(WORK REQUEST):
Report, from the records below, every line where the word "بشكل" appears.

(Page images and extracted text):
------------------------

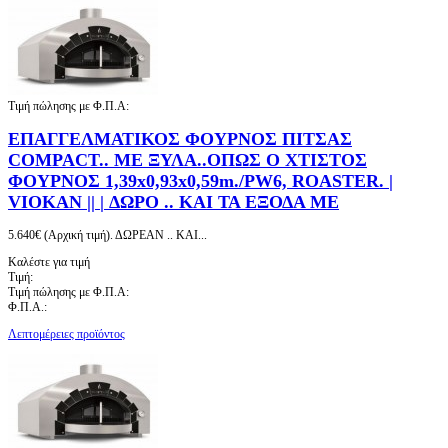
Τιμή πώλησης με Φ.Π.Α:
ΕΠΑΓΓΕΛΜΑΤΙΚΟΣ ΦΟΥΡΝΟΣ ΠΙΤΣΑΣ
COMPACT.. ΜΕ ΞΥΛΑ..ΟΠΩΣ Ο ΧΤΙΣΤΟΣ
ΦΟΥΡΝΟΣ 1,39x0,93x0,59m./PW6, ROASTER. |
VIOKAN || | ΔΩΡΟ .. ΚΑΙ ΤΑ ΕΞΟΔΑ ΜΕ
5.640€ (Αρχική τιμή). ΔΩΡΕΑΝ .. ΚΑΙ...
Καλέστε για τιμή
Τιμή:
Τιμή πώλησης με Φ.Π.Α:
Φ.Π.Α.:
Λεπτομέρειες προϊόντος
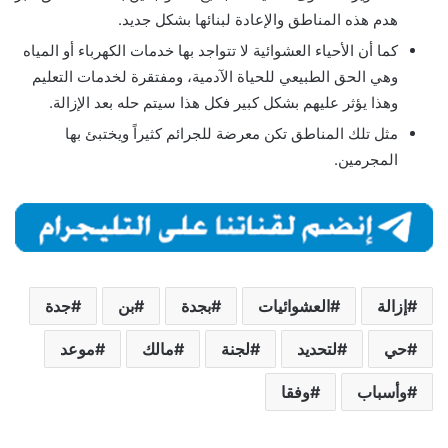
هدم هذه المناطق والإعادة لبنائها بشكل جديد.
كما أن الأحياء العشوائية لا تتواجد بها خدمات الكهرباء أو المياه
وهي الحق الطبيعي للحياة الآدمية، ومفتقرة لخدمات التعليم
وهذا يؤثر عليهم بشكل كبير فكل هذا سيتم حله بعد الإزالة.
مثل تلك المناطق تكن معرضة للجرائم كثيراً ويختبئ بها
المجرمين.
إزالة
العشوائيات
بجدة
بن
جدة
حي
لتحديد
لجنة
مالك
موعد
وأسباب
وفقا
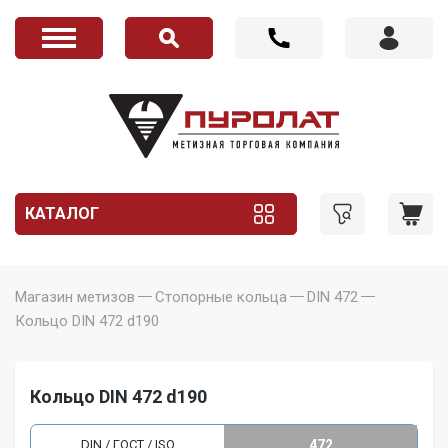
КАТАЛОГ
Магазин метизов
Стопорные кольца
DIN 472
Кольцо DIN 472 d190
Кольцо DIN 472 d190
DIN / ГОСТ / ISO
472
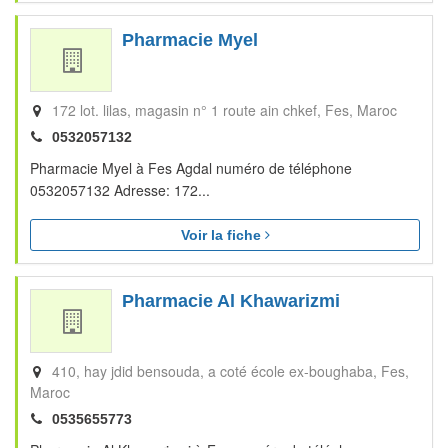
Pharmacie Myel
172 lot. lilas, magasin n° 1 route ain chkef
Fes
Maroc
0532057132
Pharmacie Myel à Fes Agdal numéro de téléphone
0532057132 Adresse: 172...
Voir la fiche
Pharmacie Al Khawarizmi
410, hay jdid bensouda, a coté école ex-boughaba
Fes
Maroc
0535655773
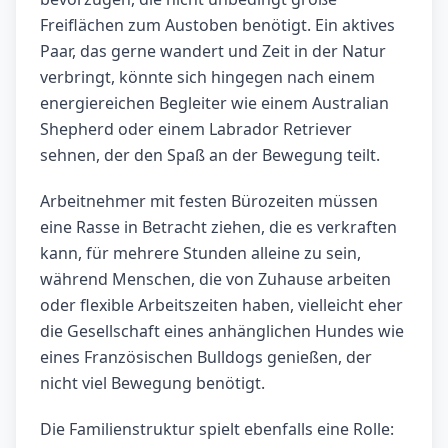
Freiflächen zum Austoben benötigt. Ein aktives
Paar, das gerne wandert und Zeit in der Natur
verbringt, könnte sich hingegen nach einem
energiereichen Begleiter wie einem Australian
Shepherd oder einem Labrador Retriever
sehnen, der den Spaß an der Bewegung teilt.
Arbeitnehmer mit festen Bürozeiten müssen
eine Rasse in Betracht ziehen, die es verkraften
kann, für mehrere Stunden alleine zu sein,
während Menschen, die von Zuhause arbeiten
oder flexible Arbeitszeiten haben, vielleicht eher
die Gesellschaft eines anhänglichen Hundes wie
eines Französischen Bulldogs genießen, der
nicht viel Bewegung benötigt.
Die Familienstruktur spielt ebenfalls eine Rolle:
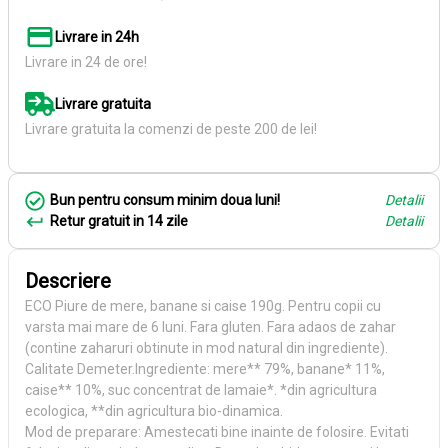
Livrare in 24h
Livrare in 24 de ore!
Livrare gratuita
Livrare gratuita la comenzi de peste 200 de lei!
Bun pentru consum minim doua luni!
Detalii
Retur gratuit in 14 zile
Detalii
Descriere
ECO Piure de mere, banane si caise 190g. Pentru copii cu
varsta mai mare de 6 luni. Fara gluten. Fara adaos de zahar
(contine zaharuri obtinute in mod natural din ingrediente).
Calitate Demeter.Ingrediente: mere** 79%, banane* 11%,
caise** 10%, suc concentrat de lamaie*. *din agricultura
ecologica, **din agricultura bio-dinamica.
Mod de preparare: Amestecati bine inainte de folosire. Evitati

------------------------

(SOLUTION):
هدم هذه المناطق والإعادة لبنائها بشكل جديد.
وهذا يؤثر عليهم بشكل كبير فكل هذا سيتم حله بعد الإزالة.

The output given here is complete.